Saturday, July 19, 2008

Reviewing Adventist Today

July-August 2008

Great issue, and the new website “” is easy to navigate and includes the personal blogs of fascinating people. Reader, if you’re not a subscriber, you’re missing out on the cutting edge of SDA theology and journalism.

The website has many new content additions: online-only feature articles, music and film reviews, exclusive interviews, regular Adventist news updates, blogs, and more. All paid subscribers to Adventist Today magazine get full access.

One suggestion: standardize the size and typeface for easy reading on a computer screen. One comment: The cover is spooky! My first thought was, “Santeria? on AT”?

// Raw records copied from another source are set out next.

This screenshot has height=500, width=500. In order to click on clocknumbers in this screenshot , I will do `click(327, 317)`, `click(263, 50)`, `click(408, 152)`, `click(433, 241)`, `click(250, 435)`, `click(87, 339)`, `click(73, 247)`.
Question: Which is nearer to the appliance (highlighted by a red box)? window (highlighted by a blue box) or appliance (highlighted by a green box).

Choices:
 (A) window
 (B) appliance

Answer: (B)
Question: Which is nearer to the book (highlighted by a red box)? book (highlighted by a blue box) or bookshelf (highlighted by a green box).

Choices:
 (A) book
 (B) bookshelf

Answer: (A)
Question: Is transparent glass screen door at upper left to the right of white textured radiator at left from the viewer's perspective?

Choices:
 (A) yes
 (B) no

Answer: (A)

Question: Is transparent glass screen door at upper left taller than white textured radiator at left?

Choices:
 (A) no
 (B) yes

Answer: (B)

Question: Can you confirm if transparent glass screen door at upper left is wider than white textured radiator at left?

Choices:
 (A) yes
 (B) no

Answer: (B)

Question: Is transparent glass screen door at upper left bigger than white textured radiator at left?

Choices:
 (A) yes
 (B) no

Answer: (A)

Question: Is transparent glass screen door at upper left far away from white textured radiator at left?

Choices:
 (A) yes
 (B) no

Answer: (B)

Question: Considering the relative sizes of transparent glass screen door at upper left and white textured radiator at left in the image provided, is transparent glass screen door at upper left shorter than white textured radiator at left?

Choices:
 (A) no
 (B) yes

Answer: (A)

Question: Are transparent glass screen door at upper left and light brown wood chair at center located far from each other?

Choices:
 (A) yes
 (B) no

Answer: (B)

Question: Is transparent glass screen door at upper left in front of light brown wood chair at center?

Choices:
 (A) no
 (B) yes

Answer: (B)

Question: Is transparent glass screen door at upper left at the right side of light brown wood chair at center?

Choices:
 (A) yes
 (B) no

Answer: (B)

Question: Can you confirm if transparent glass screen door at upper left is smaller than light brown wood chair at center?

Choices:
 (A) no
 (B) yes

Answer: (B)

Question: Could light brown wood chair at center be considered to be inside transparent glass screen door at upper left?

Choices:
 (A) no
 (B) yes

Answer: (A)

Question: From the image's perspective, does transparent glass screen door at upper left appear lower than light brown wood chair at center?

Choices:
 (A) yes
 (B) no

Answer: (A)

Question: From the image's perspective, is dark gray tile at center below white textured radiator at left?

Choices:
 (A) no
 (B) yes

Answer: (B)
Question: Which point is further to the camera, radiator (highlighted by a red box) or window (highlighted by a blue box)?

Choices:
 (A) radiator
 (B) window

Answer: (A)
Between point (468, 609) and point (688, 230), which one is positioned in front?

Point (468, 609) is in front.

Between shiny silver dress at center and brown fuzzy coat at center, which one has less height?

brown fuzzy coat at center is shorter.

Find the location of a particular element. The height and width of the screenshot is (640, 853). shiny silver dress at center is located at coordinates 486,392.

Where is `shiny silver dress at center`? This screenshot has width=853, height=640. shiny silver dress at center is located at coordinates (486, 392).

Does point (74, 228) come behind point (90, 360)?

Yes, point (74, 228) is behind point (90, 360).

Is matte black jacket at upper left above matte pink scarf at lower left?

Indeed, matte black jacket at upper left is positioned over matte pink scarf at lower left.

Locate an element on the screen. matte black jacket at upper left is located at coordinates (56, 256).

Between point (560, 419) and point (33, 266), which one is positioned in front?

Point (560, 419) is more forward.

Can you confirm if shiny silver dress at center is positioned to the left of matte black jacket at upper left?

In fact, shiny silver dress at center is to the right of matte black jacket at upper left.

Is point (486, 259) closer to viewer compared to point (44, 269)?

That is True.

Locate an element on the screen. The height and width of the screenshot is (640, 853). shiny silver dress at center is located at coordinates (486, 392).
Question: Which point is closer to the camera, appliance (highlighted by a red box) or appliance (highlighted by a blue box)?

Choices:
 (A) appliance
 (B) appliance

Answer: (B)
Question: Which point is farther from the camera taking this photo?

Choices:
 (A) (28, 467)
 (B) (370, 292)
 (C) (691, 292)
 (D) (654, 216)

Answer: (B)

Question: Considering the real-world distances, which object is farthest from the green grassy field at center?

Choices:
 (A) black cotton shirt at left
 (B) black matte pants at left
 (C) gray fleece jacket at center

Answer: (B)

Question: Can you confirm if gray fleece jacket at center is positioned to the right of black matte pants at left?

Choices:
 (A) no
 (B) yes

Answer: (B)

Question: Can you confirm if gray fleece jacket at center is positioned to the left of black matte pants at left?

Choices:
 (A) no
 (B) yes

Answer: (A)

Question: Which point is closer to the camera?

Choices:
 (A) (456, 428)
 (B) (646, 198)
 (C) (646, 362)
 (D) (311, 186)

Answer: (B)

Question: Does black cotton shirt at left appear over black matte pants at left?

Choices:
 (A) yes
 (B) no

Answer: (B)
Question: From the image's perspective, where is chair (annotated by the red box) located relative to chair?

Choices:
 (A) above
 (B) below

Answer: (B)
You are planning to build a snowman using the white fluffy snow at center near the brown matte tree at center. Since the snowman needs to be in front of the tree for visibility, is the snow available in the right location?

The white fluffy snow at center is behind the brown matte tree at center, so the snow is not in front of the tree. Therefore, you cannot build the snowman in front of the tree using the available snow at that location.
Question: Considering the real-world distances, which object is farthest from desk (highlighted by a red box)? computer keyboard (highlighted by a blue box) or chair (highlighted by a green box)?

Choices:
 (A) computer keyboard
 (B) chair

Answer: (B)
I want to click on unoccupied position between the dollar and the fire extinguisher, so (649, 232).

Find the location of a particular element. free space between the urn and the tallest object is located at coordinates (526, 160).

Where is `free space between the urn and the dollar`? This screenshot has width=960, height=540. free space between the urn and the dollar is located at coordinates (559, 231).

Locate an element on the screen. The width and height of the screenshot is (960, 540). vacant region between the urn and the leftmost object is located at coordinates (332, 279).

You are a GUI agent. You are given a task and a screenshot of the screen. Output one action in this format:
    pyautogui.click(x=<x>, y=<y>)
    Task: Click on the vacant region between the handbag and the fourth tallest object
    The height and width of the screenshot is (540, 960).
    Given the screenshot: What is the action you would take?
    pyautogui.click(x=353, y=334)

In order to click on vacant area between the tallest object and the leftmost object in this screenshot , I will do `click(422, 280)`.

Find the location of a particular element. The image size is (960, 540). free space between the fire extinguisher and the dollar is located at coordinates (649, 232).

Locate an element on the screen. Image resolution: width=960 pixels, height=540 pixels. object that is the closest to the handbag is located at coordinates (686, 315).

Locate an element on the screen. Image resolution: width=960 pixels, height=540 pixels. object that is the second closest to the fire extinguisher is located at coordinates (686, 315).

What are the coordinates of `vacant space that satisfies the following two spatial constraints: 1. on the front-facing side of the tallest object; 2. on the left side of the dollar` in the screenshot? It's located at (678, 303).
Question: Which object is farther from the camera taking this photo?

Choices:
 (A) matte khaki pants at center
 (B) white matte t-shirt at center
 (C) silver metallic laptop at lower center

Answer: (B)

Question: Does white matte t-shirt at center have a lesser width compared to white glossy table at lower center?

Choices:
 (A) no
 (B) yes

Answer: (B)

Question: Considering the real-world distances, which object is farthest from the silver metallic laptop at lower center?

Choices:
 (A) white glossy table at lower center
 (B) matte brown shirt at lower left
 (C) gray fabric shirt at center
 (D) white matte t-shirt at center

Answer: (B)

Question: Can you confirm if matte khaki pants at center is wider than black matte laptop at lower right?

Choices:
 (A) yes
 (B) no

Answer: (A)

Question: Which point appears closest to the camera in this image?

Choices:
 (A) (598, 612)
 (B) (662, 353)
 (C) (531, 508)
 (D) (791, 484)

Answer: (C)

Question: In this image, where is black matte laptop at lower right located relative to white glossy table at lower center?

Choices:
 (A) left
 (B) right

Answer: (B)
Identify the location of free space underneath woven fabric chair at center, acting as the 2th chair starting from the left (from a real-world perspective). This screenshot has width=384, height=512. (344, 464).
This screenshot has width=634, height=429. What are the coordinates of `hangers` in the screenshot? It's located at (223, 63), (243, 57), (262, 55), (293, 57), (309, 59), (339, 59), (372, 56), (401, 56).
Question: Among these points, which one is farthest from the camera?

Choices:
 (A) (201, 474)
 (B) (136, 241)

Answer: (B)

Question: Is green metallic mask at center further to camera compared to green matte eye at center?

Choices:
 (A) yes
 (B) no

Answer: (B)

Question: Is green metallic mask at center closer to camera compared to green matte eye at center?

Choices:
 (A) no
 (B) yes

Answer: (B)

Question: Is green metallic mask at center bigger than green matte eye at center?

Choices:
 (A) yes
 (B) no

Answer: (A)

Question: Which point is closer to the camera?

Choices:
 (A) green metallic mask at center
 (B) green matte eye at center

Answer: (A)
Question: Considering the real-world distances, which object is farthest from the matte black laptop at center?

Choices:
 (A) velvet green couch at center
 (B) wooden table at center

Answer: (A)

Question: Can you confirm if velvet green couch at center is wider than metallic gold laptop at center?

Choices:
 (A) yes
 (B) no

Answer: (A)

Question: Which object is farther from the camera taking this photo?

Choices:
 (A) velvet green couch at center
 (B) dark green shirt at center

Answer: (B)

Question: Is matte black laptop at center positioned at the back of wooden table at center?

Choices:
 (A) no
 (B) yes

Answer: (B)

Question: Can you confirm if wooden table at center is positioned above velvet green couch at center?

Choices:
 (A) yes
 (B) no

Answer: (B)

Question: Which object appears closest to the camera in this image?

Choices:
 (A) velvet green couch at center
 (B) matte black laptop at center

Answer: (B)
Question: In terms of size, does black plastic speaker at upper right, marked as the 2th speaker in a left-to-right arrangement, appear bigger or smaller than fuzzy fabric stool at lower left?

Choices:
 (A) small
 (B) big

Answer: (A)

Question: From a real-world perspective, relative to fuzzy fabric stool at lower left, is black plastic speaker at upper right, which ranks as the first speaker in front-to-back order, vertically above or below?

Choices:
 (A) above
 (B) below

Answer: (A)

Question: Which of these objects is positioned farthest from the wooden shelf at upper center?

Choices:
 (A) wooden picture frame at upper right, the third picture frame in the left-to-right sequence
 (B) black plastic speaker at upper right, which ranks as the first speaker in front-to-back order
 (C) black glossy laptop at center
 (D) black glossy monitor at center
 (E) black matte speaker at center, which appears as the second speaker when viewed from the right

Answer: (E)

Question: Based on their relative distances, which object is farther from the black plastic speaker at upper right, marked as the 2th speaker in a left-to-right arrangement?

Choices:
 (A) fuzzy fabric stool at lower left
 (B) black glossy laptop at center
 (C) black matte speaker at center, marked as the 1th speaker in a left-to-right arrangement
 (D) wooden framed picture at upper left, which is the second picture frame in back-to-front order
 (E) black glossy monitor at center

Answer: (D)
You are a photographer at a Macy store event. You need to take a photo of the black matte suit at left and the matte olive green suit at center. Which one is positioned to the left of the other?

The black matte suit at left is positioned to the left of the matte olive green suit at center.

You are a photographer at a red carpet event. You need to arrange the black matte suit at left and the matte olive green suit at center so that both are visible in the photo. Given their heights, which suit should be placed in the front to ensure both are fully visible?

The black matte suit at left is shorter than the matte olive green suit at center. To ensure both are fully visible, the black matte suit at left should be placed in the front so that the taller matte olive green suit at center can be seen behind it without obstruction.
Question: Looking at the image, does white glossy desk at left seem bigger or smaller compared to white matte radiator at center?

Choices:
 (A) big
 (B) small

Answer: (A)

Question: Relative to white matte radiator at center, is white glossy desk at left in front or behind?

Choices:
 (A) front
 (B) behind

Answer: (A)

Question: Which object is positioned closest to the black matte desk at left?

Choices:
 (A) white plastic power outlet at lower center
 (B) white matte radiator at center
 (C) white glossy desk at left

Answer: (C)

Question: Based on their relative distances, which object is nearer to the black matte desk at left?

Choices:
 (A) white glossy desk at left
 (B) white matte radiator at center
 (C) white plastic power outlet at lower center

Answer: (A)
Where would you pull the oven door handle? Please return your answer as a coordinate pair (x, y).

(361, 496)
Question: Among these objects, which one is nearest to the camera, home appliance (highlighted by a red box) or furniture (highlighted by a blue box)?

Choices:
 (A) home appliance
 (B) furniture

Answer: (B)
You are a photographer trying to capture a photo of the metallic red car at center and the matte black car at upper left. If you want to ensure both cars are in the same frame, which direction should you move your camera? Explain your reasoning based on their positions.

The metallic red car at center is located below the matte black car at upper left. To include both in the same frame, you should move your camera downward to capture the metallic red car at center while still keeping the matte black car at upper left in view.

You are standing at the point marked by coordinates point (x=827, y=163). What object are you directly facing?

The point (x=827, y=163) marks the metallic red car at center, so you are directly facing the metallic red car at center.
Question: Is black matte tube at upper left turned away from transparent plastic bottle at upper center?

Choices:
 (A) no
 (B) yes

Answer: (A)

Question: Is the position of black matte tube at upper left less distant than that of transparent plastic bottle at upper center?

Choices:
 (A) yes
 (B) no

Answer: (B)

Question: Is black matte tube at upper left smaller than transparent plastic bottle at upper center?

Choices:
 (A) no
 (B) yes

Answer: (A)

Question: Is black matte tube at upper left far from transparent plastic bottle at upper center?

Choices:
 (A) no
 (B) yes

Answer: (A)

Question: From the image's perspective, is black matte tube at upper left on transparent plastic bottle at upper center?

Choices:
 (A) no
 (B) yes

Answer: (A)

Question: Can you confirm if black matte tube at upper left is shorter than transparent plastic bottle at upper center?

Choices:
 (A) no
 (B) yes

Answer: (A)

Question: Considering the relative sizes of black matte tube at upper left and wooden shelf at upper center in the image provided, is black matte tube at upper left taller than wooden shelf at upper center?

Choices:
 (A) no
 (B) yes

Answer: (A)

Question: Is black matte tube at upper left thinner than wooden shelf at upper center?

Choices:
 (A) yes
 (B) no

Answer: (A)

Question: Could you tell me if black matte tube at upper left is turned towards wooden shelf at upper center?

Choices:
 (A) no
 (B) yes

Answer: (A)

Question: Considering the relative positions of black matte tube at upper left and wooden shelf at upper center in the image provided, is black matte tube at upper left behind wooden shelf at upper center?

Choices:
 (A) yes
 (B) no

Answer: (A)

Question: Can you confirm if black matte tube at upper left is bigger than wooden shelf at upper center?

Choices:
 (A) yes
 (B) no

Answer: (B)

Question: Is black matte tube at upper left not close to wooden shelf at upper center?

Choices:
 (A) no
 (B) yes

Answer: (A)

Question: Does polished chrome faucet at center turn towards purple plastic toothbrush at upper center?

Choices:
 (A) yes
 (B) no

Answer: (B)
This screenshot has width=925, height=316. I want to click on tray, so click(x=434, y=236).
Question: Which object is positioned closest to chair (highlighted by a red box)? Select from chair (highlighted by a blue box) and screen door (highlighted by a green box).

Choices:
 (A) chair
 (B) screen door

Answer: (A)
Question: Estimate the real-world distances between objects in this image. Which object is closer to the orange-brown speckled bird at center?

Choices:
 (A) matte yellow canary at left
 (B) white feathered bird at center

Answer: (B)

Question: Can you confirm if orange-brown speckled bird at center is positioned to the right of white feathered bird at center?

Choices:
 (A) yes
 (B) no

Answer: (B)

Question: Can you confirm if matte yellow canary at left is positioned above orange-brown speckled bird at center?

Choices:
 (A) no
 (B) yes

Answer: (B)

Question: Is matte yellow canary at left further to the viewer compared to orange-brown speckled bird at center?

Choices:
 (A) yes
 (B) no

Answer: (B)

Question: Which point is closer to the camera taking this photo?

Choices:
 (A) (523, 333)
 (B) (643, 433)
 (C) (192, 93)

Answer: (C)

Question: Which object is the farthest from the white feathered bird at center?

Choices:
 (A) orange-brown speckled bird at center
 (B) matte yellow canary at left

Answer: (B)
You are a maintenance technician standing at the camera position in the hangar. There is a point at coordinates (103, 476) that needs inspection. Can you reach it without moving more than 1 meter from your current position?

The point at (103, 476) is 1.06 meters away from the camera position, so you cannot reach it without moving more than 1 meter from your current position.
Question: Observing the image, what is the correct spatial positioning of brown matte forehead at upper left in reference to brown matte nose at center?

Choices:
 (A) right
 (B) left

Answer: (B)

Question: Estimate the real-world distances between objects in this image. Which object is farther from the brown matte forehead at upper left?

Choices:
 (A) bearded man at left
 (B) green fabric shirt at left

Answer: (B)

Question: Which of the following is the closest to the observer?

The Adventist Church's Peculiar Institution: Why Race-Based Conferences Should Be Abolished
by Fredrick A. Russell

This is a MUST READ. Russell’s argument is devastating and timely. A radical reorganization of SDA church structure in North America is long overdue, and Fredrick’s suggestion, “gently proposed”, makes sense.

“Even as the wider, secular culture has moved to dismantle any and all organizational structures that reflected government-sanctioned racial division in American history, the Seventh-day Adventist Church [is] keeping a racially segregated infrastructure in place. . . The vast majority of the 58 conferences in the North American Division are racially segregated at their core.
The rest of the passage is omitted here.